Abnormally dry conditions were reduced in northeast Colorado, "but no change was made to the drought depiction in the rest of the [California and Great Basin] region."

California remains 97 percent in moderate drought, 92 percent in severe, 70 percent in extreme drought and nearly 45 percent is in exceptional drought. 




Nearly 94 percent of Nevada is in moderate drought, 67 percent is in severe, 32 percent is in extreme and 9 percent is in exceptional drought.

The U.S. Drought Monitor intensity levels are Abnormally Dry, Moderate, Severe, Extreme and Exceptional Drought.




The California Department of Water Resources is expected to start measuring the Sierra snowpack in December, but it is tracking the snow water equivalent in the northern, central and southern Sierra.

As of November 25, the statewide summary of 104 stations reporting, shows the average snow water equivalent is 2.4" or 8 percent of the April 1 average. The measurement is 61 percent of normal for this date.


Snow Water Equivalents 112515


Drought Improves in Oregon and Washington

In the Pacific Northwest, recent storms have brought significant improvement in the drought for coastal Washington and northwest Oregon and improved reservoir storage.

"Two to 5 inches, and locally more, this week added to the precipitation of last week to bring two-week totals to 15-20 inches, or more, in favored upslope areas of the Northwest," the update said.
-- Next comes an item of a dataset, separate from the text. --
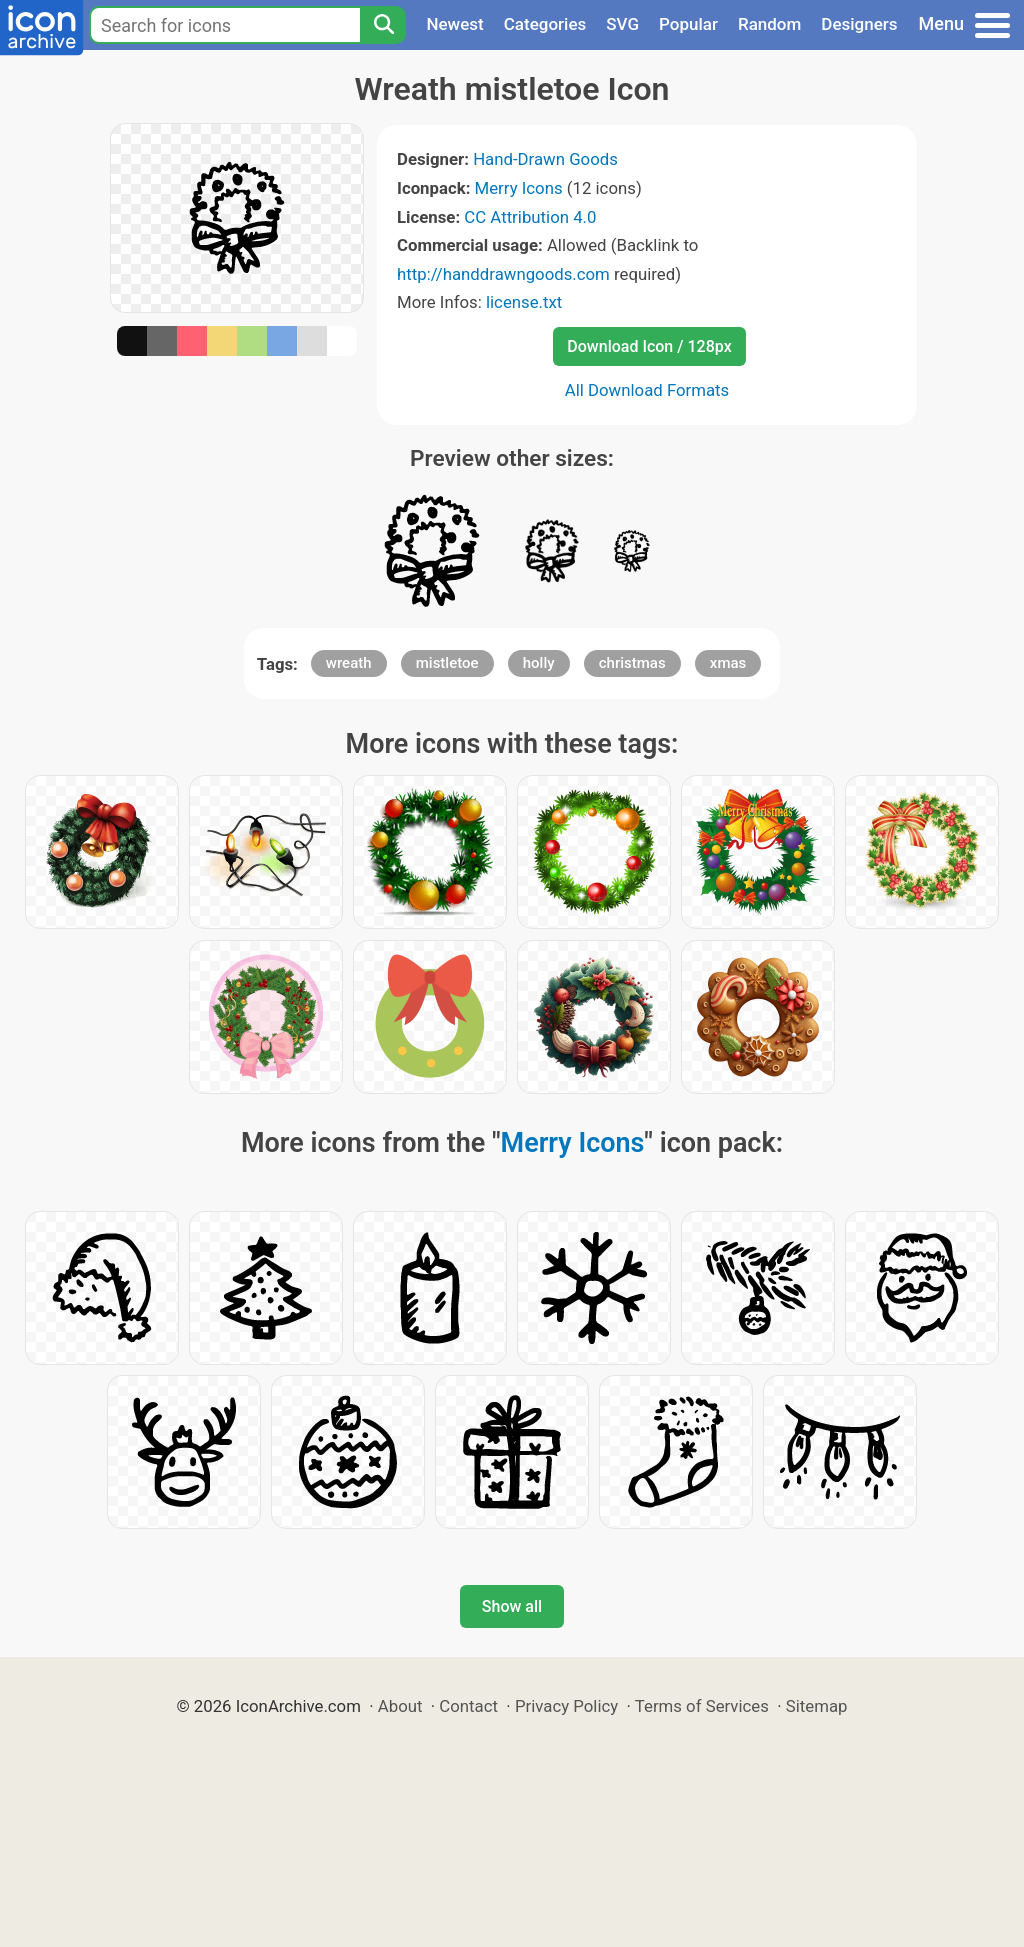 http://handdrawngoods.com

"Streams were bank full and there was flooding in many areas west of the Cascade ridge line, especially in Washington. The persistent heavy rains and swollen rivers in Washington improved reservoir levels. Seattle-Everett-Tacoma deactivated their water shortage response plans November 23 due to improving reservoirs."

The most dramatic improvement came in Washington state, where the level of moderate drought was reduced to 64 percent from 72 percent the previous week. It was 100 percent two weeks ago.  

Nearly 61 percent of Washington is in severe drought and 46 percent is in extreme drought.

Oregon is 96 percent in moderate drought, 90 percent severe and nearly 61 percent in extreme drought.